Et maintenant, il y a le gaz. Brasilia et Buenos Aires, déjà alimentés par la Bolivie, désirent acheter du combustible vénézuelien, et un supergazoduc de 7 000 km devrait être construit pour relier les gisements caribéens de Puerto Ordaz à la lointaine Patagonie, en traversant le vaste territoire brésilien. Les premières études évaluent le coût de l’opération à 20 milliards de dollars pour transporter, d’ici six ans, 150 millions de m3 de gaz par jour. Les présidents espèrent attirer d’autres pays vers cette connexion gazière sud-américaine.

Solidarité et indépendance régionale

Le groupe des « Trois du Sud », selon l’expression d’Hugo Chavez, le seul à s’exprimer à l’issue du sommet, a aussi évoqué d’autres projets comme la création d’une Banque du Sud, sorte de Banque centrale régionale, ou d’un Conseil de Défense. D’autant que depuis décembre dernier, le Venezuela est entré dans le Mercosur. En forçant la porte de ce marché régional créé en 1991 à Asuncion, au Paraguay, le président Chavez change la donne au sein d’un groupe en difficulté. Aux côtés des deux petits membres, Uruguay et Paraguay, qui se sont toujours sentis coincés entre deux géants, le Brésil et l’Argentine ont des différents commerciaux. Buenos Aires enregistre un sérieux déficit de sa balance commerciale avec Brasilia, le Brésil ayant même doublé l’an passé ses exportations vers le Rio de la Plata.

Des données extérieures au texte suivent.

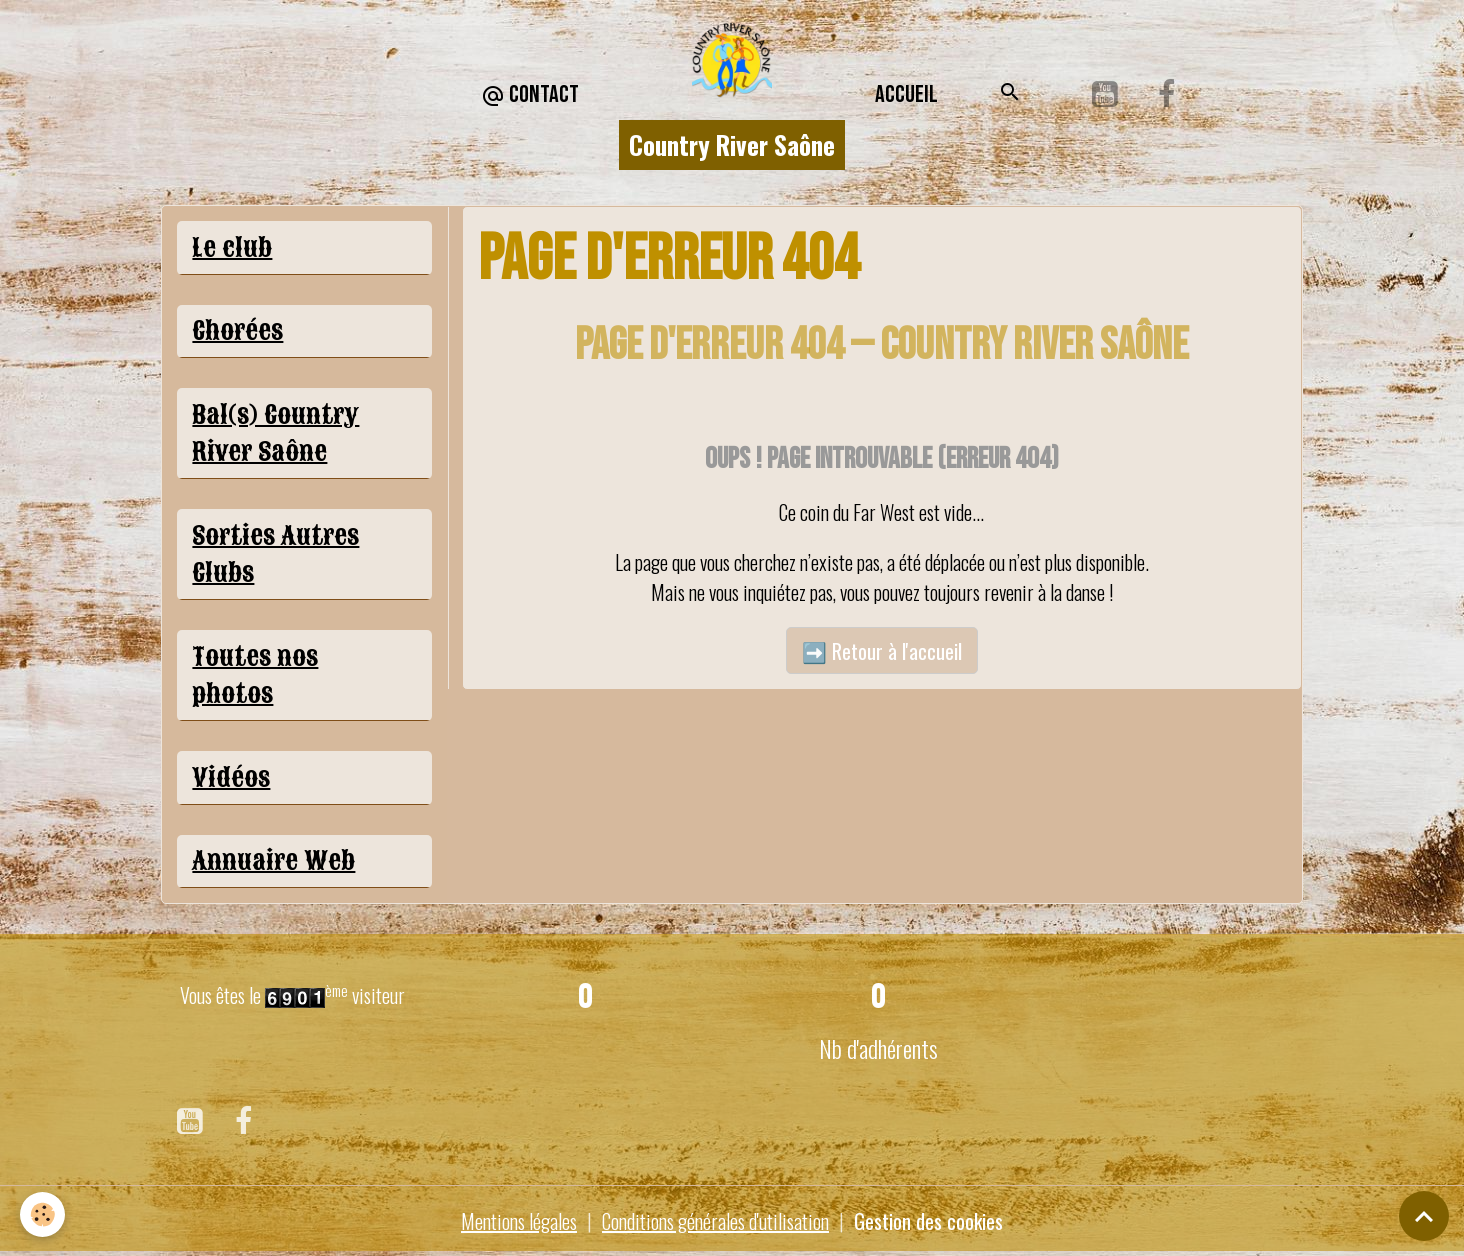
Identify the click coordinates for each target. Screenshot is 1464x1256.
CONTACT (530, 95)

Suite à la dévaluation du real brésilien (1999), avant le peso (2002), et compte tenu de leur faible compétitivité industrielle, les Argentins imposent des « restrictions » à l’importation de certains produits comme les chaussures en cuir, et voudraient disposer en permanence de mécanismes de protection automatiques de leurs fabricants. Conscients du problème, les Brésiliens ont accepté de négocier, mais cela dure depuis des mois. Les discussions devraient avancer après la première visite d’Etat que vient d’effecteur le péroniste Nestor Kirchner à Brasilia. Un accord est attendu pour le 31 janvier.

Dynamique régionale et front politique

A son arrivée à la rencontre tripartite, le président Chavez a défendu le respect des « assymétries » entre les membres, et déclaré son espoir de voir entrer la Bolivie dans le Mercosur, auquel elle est associée depuis plusieurs années, comme le Chili. En créant divers liens, comme un Mercosur élargi à six membres, ou la Communauté sud-américaine des Nations, les pays du sous-continent tentent de créer non seulement une dynamique régionale mais d’élaborer un front politique commun lorsqu’il s’agit de négocier avec d’autres interlocuteurs comme les Etats-Unis, l’Union européenne ou au sein de l’Organisation mondiale du commerce.

Cette semaine sera riche en opportunités pour renforcer ce dialogue : les présidents brésilien et péruvien inaugureront un pont reliant leurs pays aux frontières de l’Amazonie. Puis, onze chefs d’Etats se retrouveront à La Paz, pour assister à la prise de fonctions de l’Indien planteur de coca élu récemment à la présidence de la Bolivie, Evo Morales.